Kajati Jatim Terima Audiensi Penasihat Ahli SKK Migas, Dukung Fondasi Ketahanan Energi Nasional

KEJAKSAAN4 Dilihat

SURABAYA, radarpenanews.com – Kepala Kejaksaan Tinggi Jawa Timur, Agus Sahat ST, SH, MH, didampingi Wakajati, Asintel, Aspidum dan Aspidsus menerima kunjungan audiensi penasihat Kepala SKK Migas, Edy Birton, bersama Kepala SKK Migas Jawa Bali Madura dan Nusa Tenggara (Jabanusa), Anggono Mahendrawan, dan jajaran, Selasa (10/2/2026).

Kunjungan yang berlangsung di Ruang Kerja Jatim tersebut dilaksanakan dalam rangka silaturahmi sekaligus penguatan koordinasi kelembagaan.

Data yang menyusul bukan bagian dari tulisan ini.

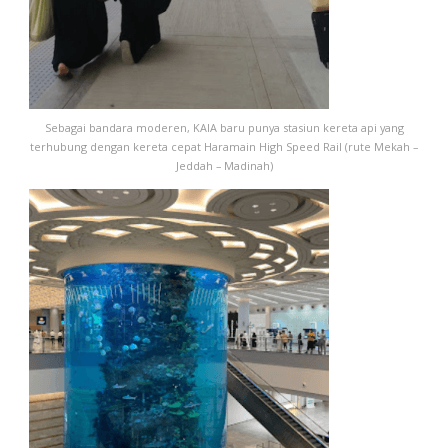
Sebagai bandara moderen, KAIA baru punya stasiun kereta api yang
terhubung dengan kereta cepat Haramain High Speed ​​Rail (rute Mekah –
Jeddah – Madinah)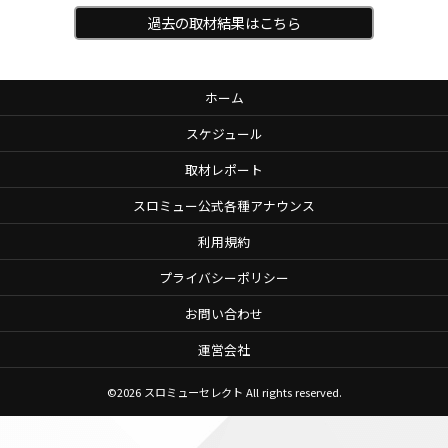
過去の取材結果はこちら
ホーム
スケジュール
取材レポート
スロミュー公式各種アナウンス
利用規約
プライバシーポリシー
お問い合わせ
運営会社
©2026
スロミューセレクト
All rights reserved.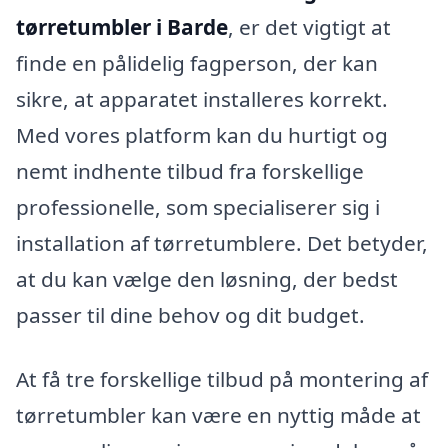
tørretumbler i Barde
, er det vigtigt at
finde en pålidelig fagperson, der kan
sikre, at apparatet installeres korrekt.
Med vores platform kan du hurtigt og
nemt indhente tilbud fra forskellige
professionelle, som specialiserer sig i
installation af tørretumblere. Det betyder,
at du kan vælge den løsning, der bedst
passer til dine behov og dit budget.
At få tre forskellige tilbud på montering af
tørretumbler kan være en nyttig måde at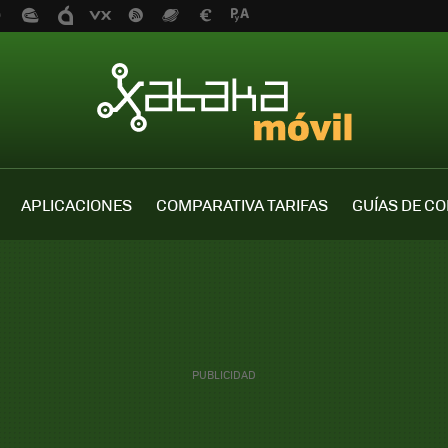
APLICACIONES
COMPARATIVA TARIFAS
GUÍAS DE C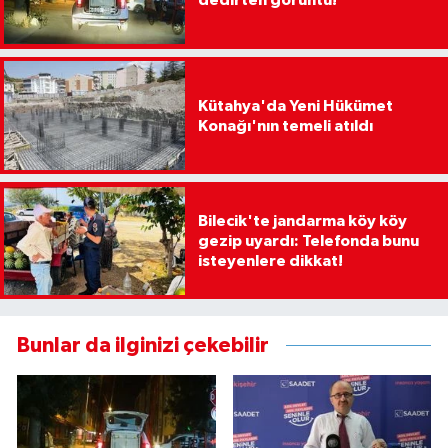
dedirten görüntü!
Kütahya'da Yeni Hükümet
Konağı'nın temeli atıldı
Bilecik'te jandarma köy köy
gezip uyardı: Telefonda bunu
isteyenlere dikkat!
Bunlar da ilginizi çekebilir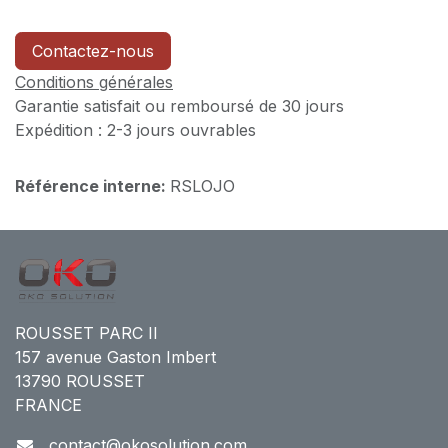
Contactez-nous
Conditions générales
Garantie satisfait ou remboursé de 30 jours
Expédition : 2-3 jours ouvrables
Référence interne:
RSLOJO
ROUSSET PARC II
157 avenue Gaston Imbert
13790 ROUSSET
FRANCE
contact@okosolution.com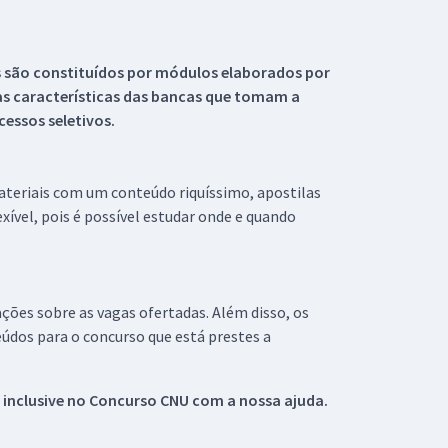
s são constituídos por módulos elaborados por
s características das bancas que tomam a
essos seletivos.
materiais com um conteúdo riquíssimo, apostilas
xível, pois é possível estudar onde e quando
ações sobre as vagas ofertadas. Além disso, os
údos para o concurso que está prestes a
 inclusive no
Concurso CNU
com a nossa ajuda.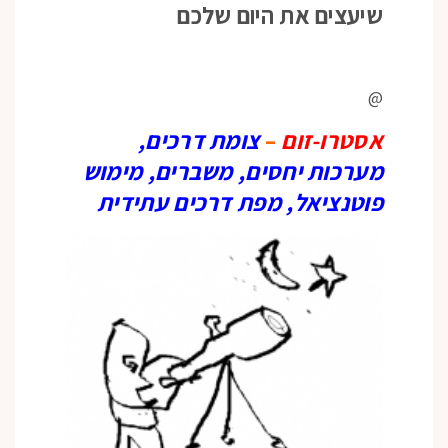
שיעצים את היום שלכם
@
אסטרו-זום
–
צומת דרכים,
מערכות יחסים, משברים, מימוש
פוטנציאל, מפת דרכים עתידית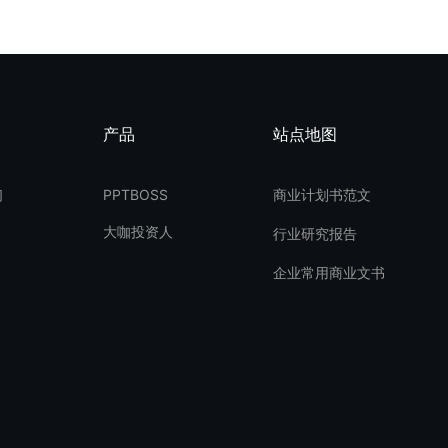
产品
站点地图
们
PPTBOSS
商业计划书范文
大咖投资人
行业研究报告
企业常用商业文书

Turut hadir mendampingi jajaran SKK Migas, Koordinator Operasi Ahmad Kristriono dan Analis Senior Operasi Ami Hermawati.

Dalam suasana yang berlangsung hangat, penasihat Ahli Kepala SKK Migas, Edy Birton, yang juga pernah menjabat sebagai Asintel Kejati Jatim, menyampaikan pentingnya membangun sinergi yang kuat. Menurutnya, keberhasilan pembangunan nasional di sektor energi tidak dapat dilepaskan dari peran Kejaksaan yang memastikan setiap kegiatan hulu migas berjalan sesuai koridor hukum, prinsip tata kelola yang baik, serta menjunjung tinggi kepastian hukum.

BACA JUGA : Sinergi KPK–LPS untuk Pengawasan dan Pencegahan Korupsi Perbankan

Sementara itu, Kajati Jatim menyebut Proyek bahwa industri hulu migas merupakan bagian dari Strategi Nasional yang memiliki tingkat kerumitan tinggi, baik aspek regulasi, pengelolaan aset negara, hingga dinamika operasional di lapangan. Kondisi tersebut menuntut adanya penguatan koordinasi, langkah preventif, guna meminimalkan potensi hambatan yang terjadi.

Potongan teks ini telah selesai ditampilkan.